Electric guitar model

The Fender HM Strat was an electric guitar produced by Fender Musical Instruments from 1988 until 1992. A relatively radical departure from Leo Fender's classic Stratocaster design, it was Fender's answer to Superstrats produced by manufacturers such as Jackson Guitars and Ibanez. The HM in the guitars name stands for heavy metal.

==Specifications==
The Fender HM strat was originally produced in Japan. Some sources say production started as early as 1984. Subsequently, in 1989, it was produced in the United States. Some evidence indicates that assembly in the U.S. with components imported from Japan may have begun as early as 1987.

First Version -
The first version appeared with a distinct Strat logo in the headstock, 24 thicker and wider "medium jumbo" frets, a maple neck with rosewood or maple fingerboard and with one of the four neck "bolts" (screws) off-set at the bottom of the neck to allow a more comfortable "heel" area for playing in the upper registers, a lighter basswood body, or occasionally alder for US made guitars). The scale length is an even 25 in, rather than the normal 25.5 in commonly used on Stratocaster and Telecaster guitars.
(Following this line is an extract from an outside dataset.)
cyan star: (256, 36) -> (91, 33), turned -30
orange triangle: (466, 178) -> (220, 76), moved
Pickup configurations included one DiMarzio humbucker "Super 3" pickup in the bridge position ("H" configuration), two humbucker pickups at the bridge and neck positions (HH configuration), or one humbucker at the bridge and two single coil pickups at the middle and neck positions (HSS configuration). In addition, the Fender HM Strat had a licensed double-locking Kahler Spyder tremolo system, Gotoh tuners, and a side-mounted jack socket.
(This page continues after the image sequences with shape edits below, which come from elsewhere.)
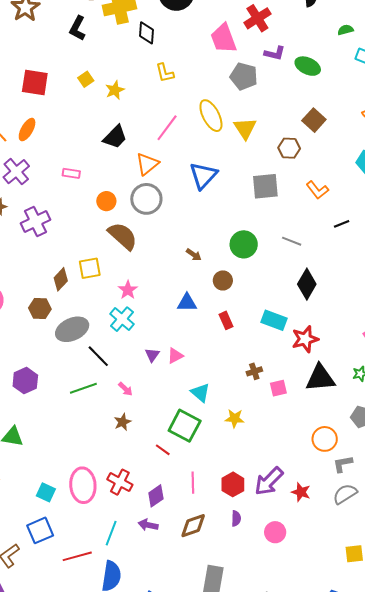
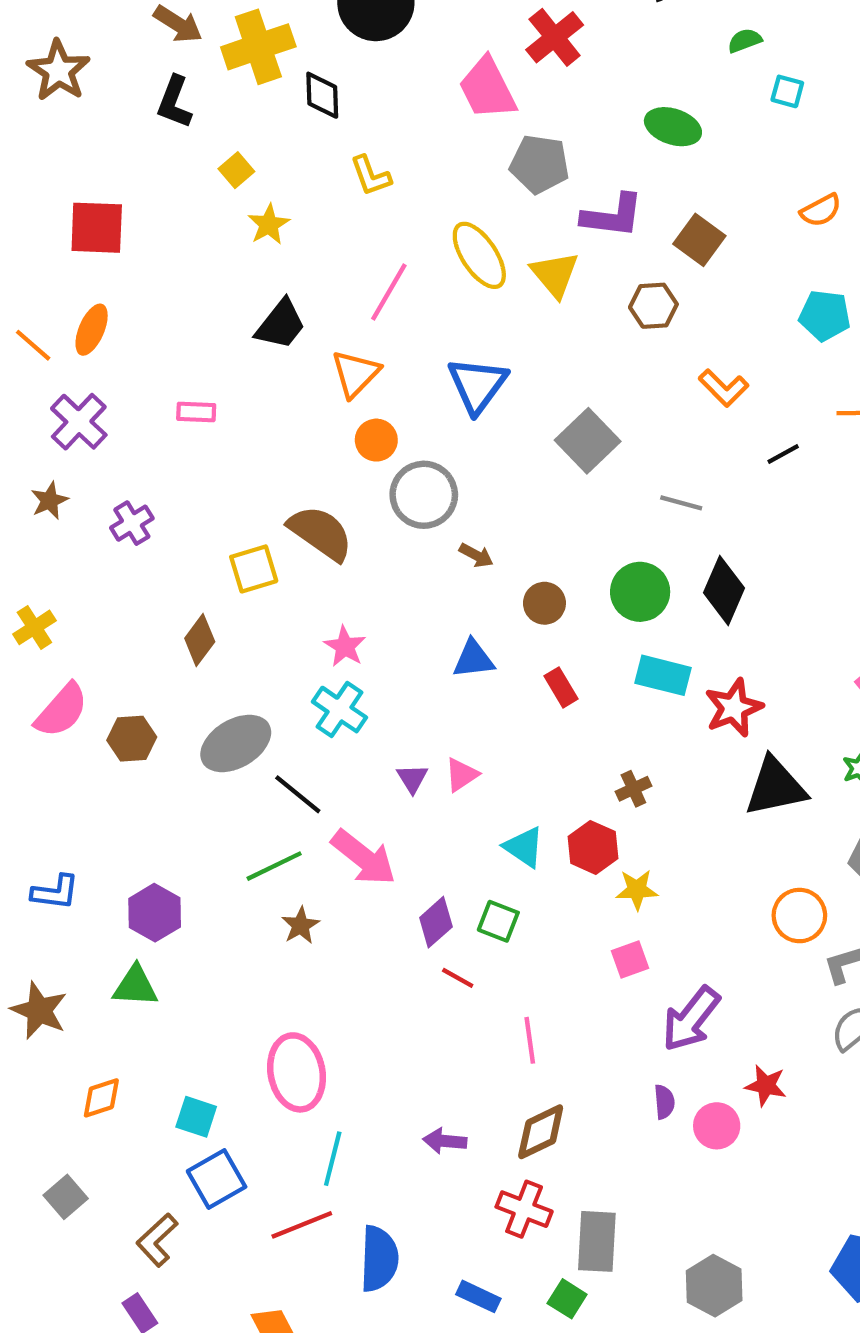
purple L-shape: (275, 53) -> (612, 216), moved, size x1.4
yellow square: (86, 79) -> (236, 170), moved
gray square: (265, 186) -> (588, 441), moved, turned -32
gray circle: (146, 199) -> (424, 495), moved
orange circle: (106, 201) -> (376, 440), moved
purple cross: (36, 221) -> (132, 523), size x0.7
green circle: (244, 244) -> (640, 592), moved
yellow square: (90, 268) -> (254, 569), moved
brown hexagon: (40, 308) -> (132, 739), moved
purple hexagon: (25, 381) -> (155, 913), moved
pink square: (278, 388) -> (630, 959), moved
pink arrow: (125, 389) -> (364, 858), size x2.0
yellow star: (235, 418) -> (637, 890), moved
brown star: (123, 422) -> (301, 925), moved
green square: (185, 426) -> (498, 921), size x0.6
red cross: (120, 482) -> (524, 1209), moved
red hexagon: (233, 484) -> (593, 847), moved
cyan square: (46, 492) -> (196, 1117), moved
red star: (301, 492) -> (766, 1085), moved
purple diamond: (156, 496) -> (436, 922), moved
purple semicircle: (236, 518) -> (664, 1102), moved
cyan line: (111, 533) -> (333, 1159), moved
Japanese-assembled guitars have colored polyester on the bodies, and clear polyester on the necks. American-assembled HM Strats have a very hard aircraft grade urethane color and clear coats on the body, while still using a polyester finish on the neck.

Second Version -
The US HM series stratocasters were produced in 1990 (possibly late 1988 with Japanese sourced components) and included the Strat 10-3200 (i.e. cont. strat, HSS), 10-2100 (HSS), 10-2102 (HSS), 10-2200 (1 silver sensor, H), 10-2300 (HH) and 10-2400 (H) models. All HM strat US made models had a scale length of 25.15 in and a fingerboard radius of 17 in.

HM Strat Ultra -
Later on (in around 1990), Fender introduced the USA HM Strat Ultra that is considered by many to be superior to the previous HM versions. Fender HM Strat ultra differs in that it has 4 Lace Sensor pickups in HSS configuration (these pickups are considered less noisy/aggressive and sometimes less preferred for HM Strat than those found in the Fender HM Strat), a smaller 'digitalized' Strat logo (considered to be more discreet) and an ebony fingerboard with split-triangle inlays. The Fender logo on the headstock is of mother of pearl.

2020 Reissue -
At the 2020 NAMM Show, Fender introduced a limited edition reissue of the HM Strat. The reissue keeps the Gotoh tuners and HSS design, but replaces the Kahler Spyder tremolo with a Floyd Rose bridge and the DiMarzio and Lace Sensor pickups in previous versions with Fender-developed hi-gain pickups.

==Background and user reception==
In 1985, a group of musically dedicated people and investors led by William Schultz purchased the Fender company from Columbia Broadcasting System (CBS). The building that contained the equipment was not part of the sale, so the plant was relocated. During this period, when there was little to no production of instruments in the U.S., Fender imported instruments made by Fender Japan/FujiGen, many of which were the "Contemporary" Stratocasters and Telecasters. These were sold in the U.S., along with "vintage" spec models, from 1985 on up almost through the end of the HM Strat era. Thus, it is not unusual that a Fender HM strat may have Japanese-made components (e.g. neck) assembled in the US.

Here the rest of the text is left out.